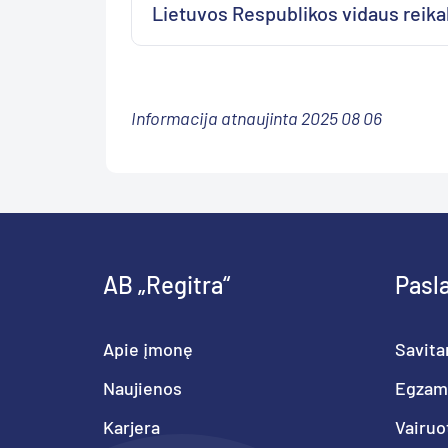
Lietuvos Respublikos vidaus reikal
Informacija atnaujinta 2025 08 06
AB „Regitra“
Pasl
Apie įmonę
Savita
Naujienos
Egzam
Karjera
Vairuo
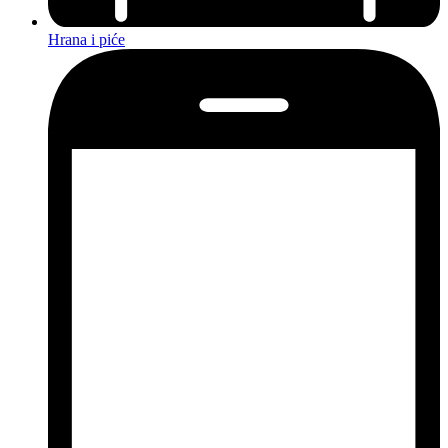
Hrana i piće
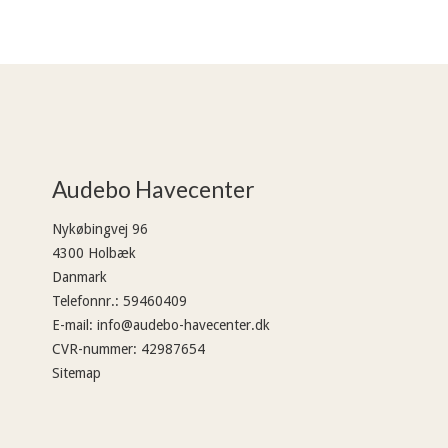
Audebo Havecenter
Nykøbingvej 96
4300 Holbæk
Danmark
Telefonnr.
:
59460409
E-mail
:
info@audebo-havecenter.dk
CVR-nummer
:
42987654
Sitemap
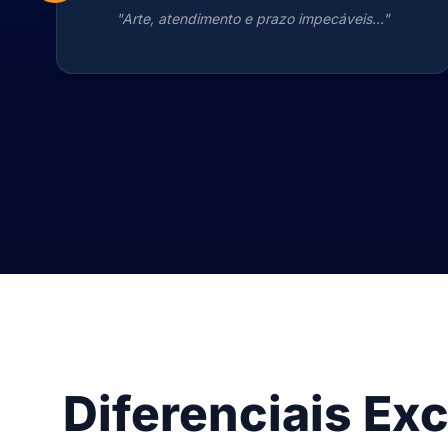
"Arte, atendimento e prazo impecáveis..."
Diferenciais Ex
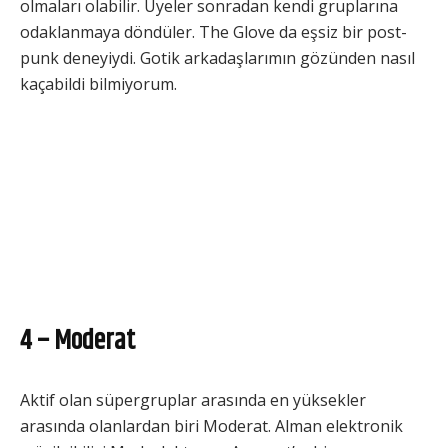
olmaları olabilir. Üyeler sonradan kendi gruplarına
odaklanmaya döndüler. The Glove da eşsiz bir post-
punk deneyiydi. Gotik arkadaşlarımın gözünden nasıl
kaçabildi bilmiyorum.
4 – Moderat
Aktif olan süpergruplar arasında en yüksekler
arasında olanlardan biri Moderat. Alman elektronik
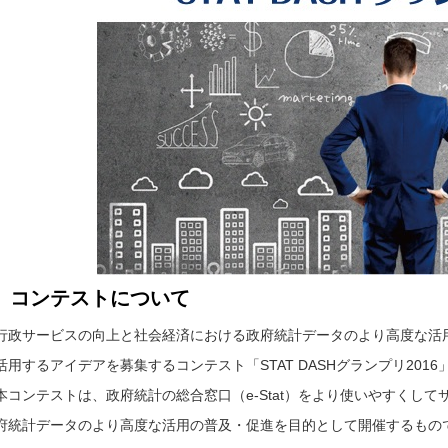
上
上
セ
セ
ミ
ミ
ナ
ナ
ー
ー
STAT
セ
STAT
DASH
ミ
DASH
グ
ナ
グ
ラ
ー
ラ
ン
第
ン
プ
１
プ
リ
回
リ
2016
2016
セ
STAT
ミ
行
DASH
ナ
政
グ
ー
サ
ラ
第
ー
コンテストについて
ン
２
ビ
プ
回
ス
リ
開
行政サービスの向上と社会経済における政府統計データのより高度な活用
2016
拓
プ
部
セ
活用するアイデアを募集するコンテスト「STAT DASHグランプリ201
レ
門
ミ
ゼ
ナ
ン
本コンテストは、政府統計の総合窓口（e-Stat）をより使いやすくし
ー
テ
第
デ
ー
３
ー
府統計データのより高度な活用の普及・促進を目的として開催するもの
シ
回
タ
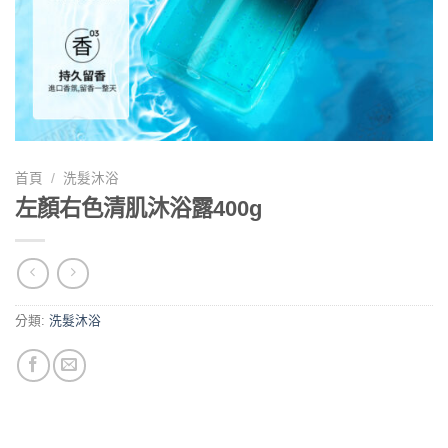
首頁
/
洗髮沐浴
左顏右色清肌沐浴露400g
分類:
洗髮沐浴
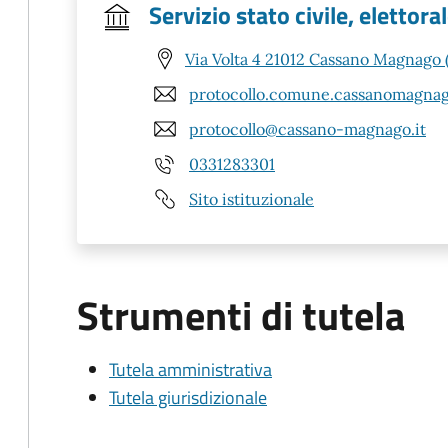
Servizio stato civile, elettoral
Via Volta 4 21012 Cassano Magnago 
protocollo.comune.cassanomagnag
protocollo@cassano-magnago.it
0331283301
Sito istituzionale
Strumenti di tutela
Tutela amministrativa
Tutela giurisdizionale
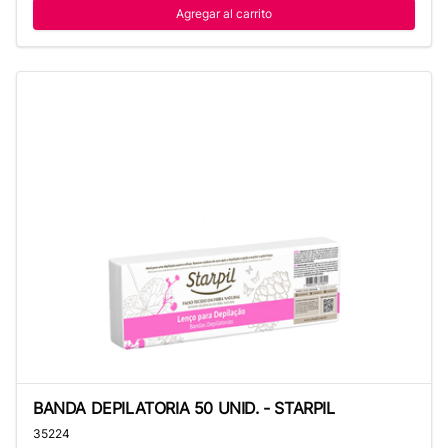
Agregar al carrito
BANDA DEPILATORIA 50 UNID. - STARPIL
BANDA DEPILATORIA 50 UNID. - STARPIL
35224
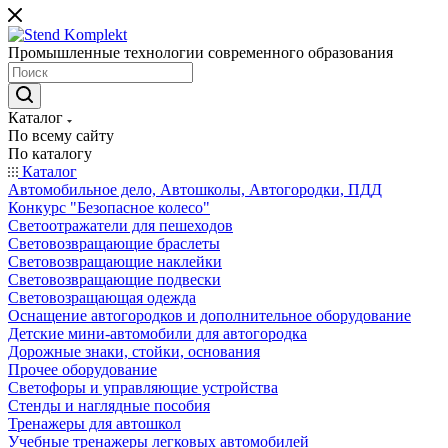
Промышленные технологии современного образования
Каталог
По всему сайту
По каталогу
Каталог
Автомобильное дело, Автошколы, Автогородки, ПДД
Конкурс "Безопасное колесо"
Светоотражатели для пешеходов
Световозвращающие браслеты
Световозвращающие наклейки
Световозвращающие подвески
Световозращающая одежда
Оснащение автогородков и дополнительное оборудование
Детские мини-автомобили для автогородка
Дорожные знаки, стойки, основания
Прочее оборудование
Светофоры и управляющие устройства
Стенды и наглядные пособия
Тренажеры для автошкол
Учебные тренажеры легковых автомобилей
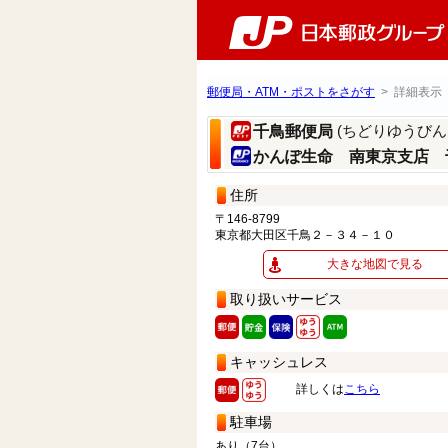
郵便局・ATM・ポストをさがす
> 詳細表示
(ちどりゆうびん
千鳥郵便局
かんぽ生命 南東京支店 
住所
〒146-8799
東京都大田区千鳥２－３４－１０
大きな地図で見る
取り扱いサービス
キャッシュレス
詳しくは
こちら
駐車場
あり（7台）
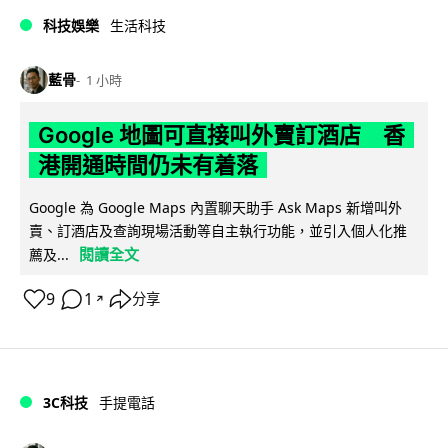
科技娛樂
生活科技
藍骨
1 小時
Google 地圖可直接叫外賣訂酒店 香
港開通時間仍未有着落
Google 為 Google Maps 內置聊天助手 Ask Maps 新增叫外
賣、訂酒店及查詢現場活動等自主執行功能，並引入個人化推
閱讀全文
薦及...
9
1
分享
↗
3C科技
手提電話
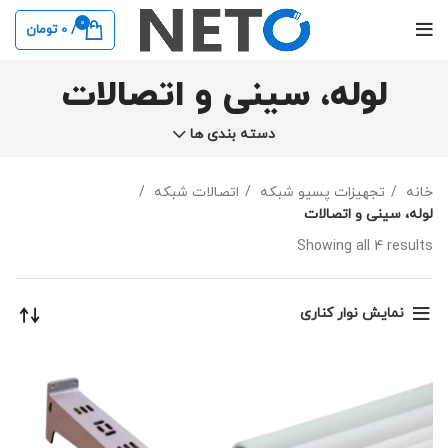
0
/
0
تومان
لوله، سینی و اتصالات
دسته بندی ها
خانه
تجهیزات پسیو شبکه
اتصالات شبکه
لوله، سینی و اتصالات
Showing all 4 results
نمایش نوار کناری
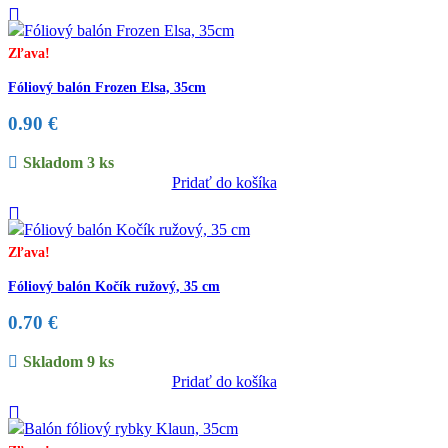
Zľava!
Fóliový balón Frozen Elsa, 35cm
0.90
€
Skladom 3 ks
Pridať do košíka
Zľava!
Fóliový balón Kočík ružový, 35 cm
0.70
€
Skladom 9 ks
Pridať do košíka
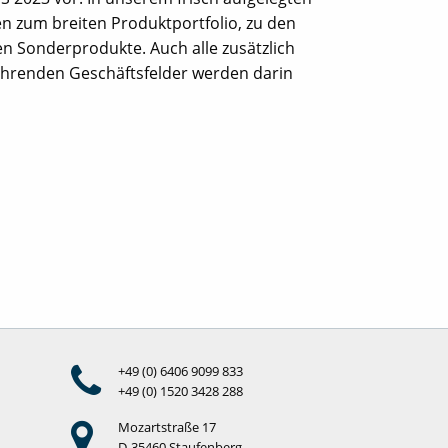
nen zum breiten Produktportfolio, zu den
en Sonderprodukte. Auch alle zusätzlich
ührenden Geschäftsfelder werden darin
+49 (0) 6406 9099 833
+49 (0) 1520 3428 288
Mozartstraße 17
D-35460 Staufenberg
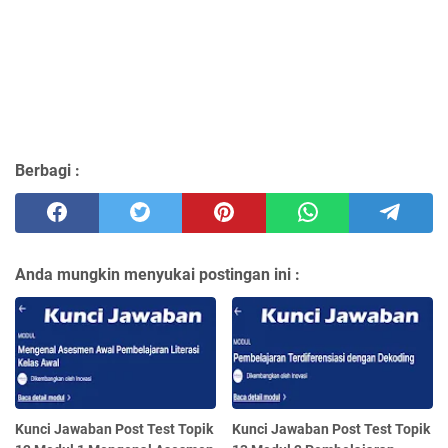
Berbagi :
Anda mungkin menyukai postingan ini :
Kunci Jawaban Post Test Topik
Kunci Jawaban Post Test Topik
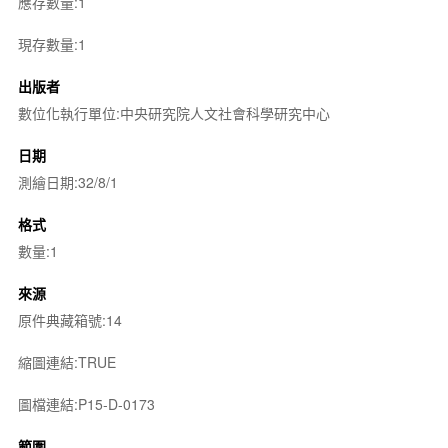
應存數量:1
現存數量:1
出版者
數位化執行單位:中央研究院人文社會科學研究中心
日期
測繪日期:32/8/1
格式
數量:1
來源
原件典藏箱號:14
縮圖連結:TRUE
圖檔連結:P15-D-0173
範圍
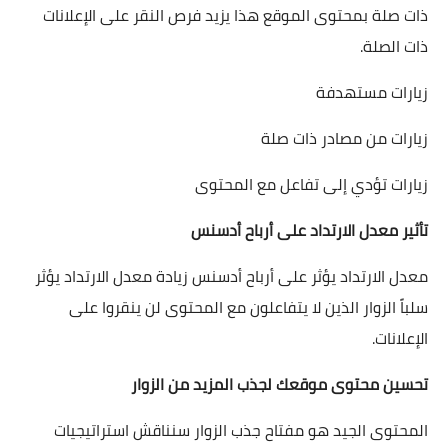
ذات صلة بمحتوى الموقع هذا يزيد فرص النقر على الإعلانات
ذات الصلة.
زيارات مستهدفة
زيارات من مصادر ذات صلة
زيارات تؤدي إلى تفاعل مع المحتوى
تأثير معدل الارتداد على أرباح أدسنس
معدل الارتداد يؤثر على أرباح أدسنس زيادة معدل الارتداد يؤثر
سلباً الزوار الذين لا يتفاعلون مع المحتوى لن ينقروا على
الإعلانات.
تحسين محتوى موقعك لجذب المزيد من الزوار
المحتوى الجيد هو مفتاح جذب الزوار سنناقش استراتيجيات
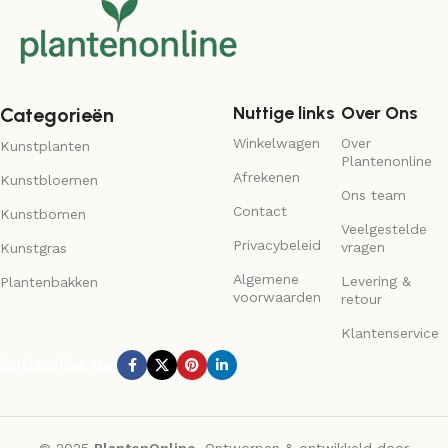
Nuttige links
Over Ons
Categorieën
Winkelwagen
Over
Kunstplanten
Plantenonline
Afrekenen
Kunstbloemen
Ons team
Contact
Kunstbomen
Veelgestelde
Privacybeleid
vragen
Kunstgras
Algemene
Levering &
Plantenbakken
voorwaarden
retour
Klantenservice
Subscribe us:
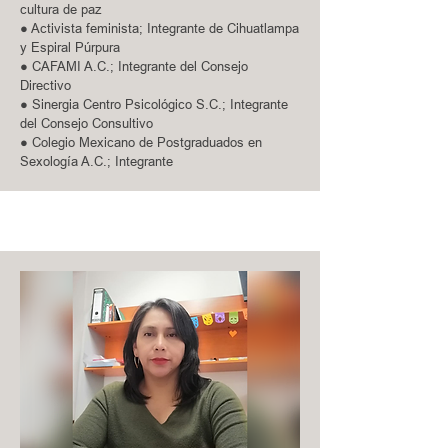
cultura de paz
● Activista feminista; Integrante de Cihuatlampa
y Espiral Púrpura
● CAFAMI A.C.; Integrante del Consejo
Directivo
● Sinergia Centro Psicológico S.C.; Integrante
del Consejo Consultivo
● Colegio Mexicano de Postgraduados en
Sexología A.C.; Integrante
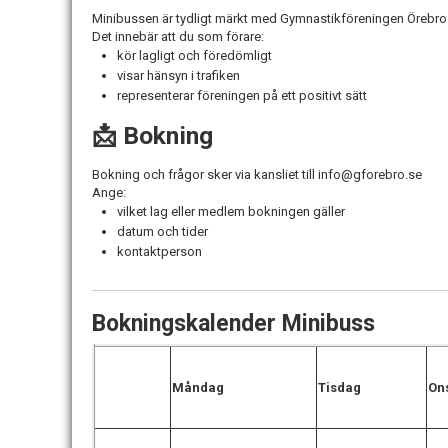
Minibussen är tydligt märkt med Gymnastikföreningen Örebro
Det innebär att du som förare:
kör lagligt och föredömligt
visar hänsyn i trafiken
representerar föreningen på ett positivt sätt
📩 Bokning
Bokning och frågor sker via kansliet till info@gforebro.se
Ange:
vilket lag eller medlem bokningen gäller
datum och tider
kontaktperson
Bokningskalender Minibuss
Måndag
Tisdag
On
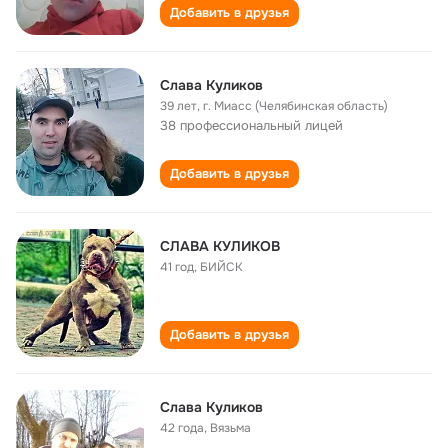
Добавить в друзья
Слава Куликов
39 лет
,
г. Миасс (Челябинская область)
38 профессиональный лицей
Добавить в друзья
СЛАВА КУЛИКОВ
41 год
,
БИЙСК
Добавить в друзья
Слава Куликов
42 года
,
Вязьма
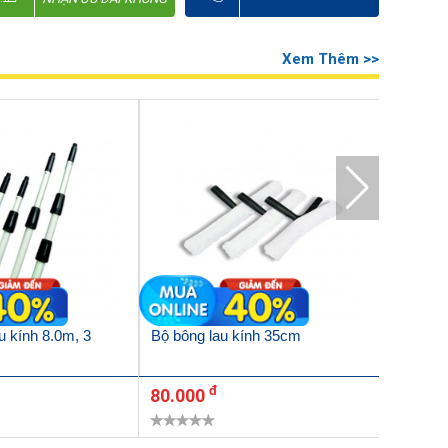
Xem Thêm >>
au kính 8.0m, 3
Bộ bông lau kính 35cm
Bộ bông
đ
80.000
96.00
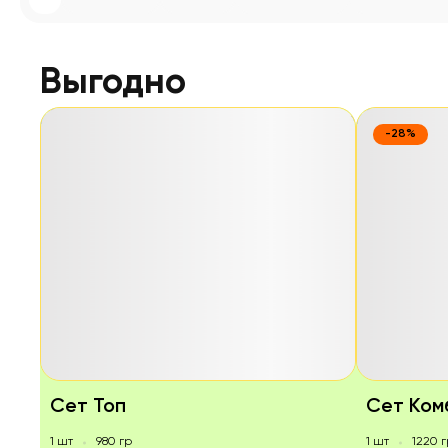
Выгодно
-28%
Сет Топ
Сет Ком
1 шт
980 гр
1 шт
1220 г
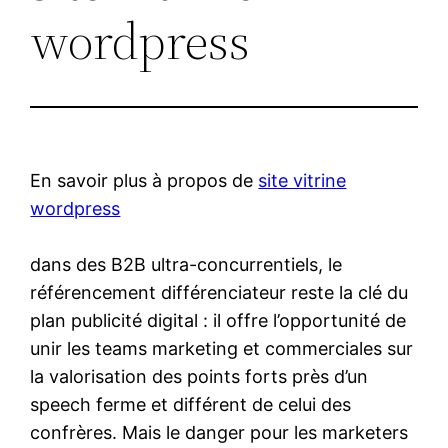
wordpress
En savoir plus à propos de
site vitrine
wordpress
dans des B2B ultra-concurrentiels, le
référencement différenciateur reste la clé du
plan publicité digital : il offre l’opportunité de
unir les teams marketing et commerciales sur
la valorisation des points forts près d’un
speech ferme et différent de celui des
confrères. Mais le danger pour les marketers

☆ ☆ ☆ ☆ ☆

> Aim of the task
Lines holding the string "الارتداد" are the answer; copy each one from the listing above.

> Answer space
تأثير معدل الارتداد على أرباح أدسنس
معدل الارتداد يؤثر على أرباح أدسنس زيادة معدل الارتداد يؤثر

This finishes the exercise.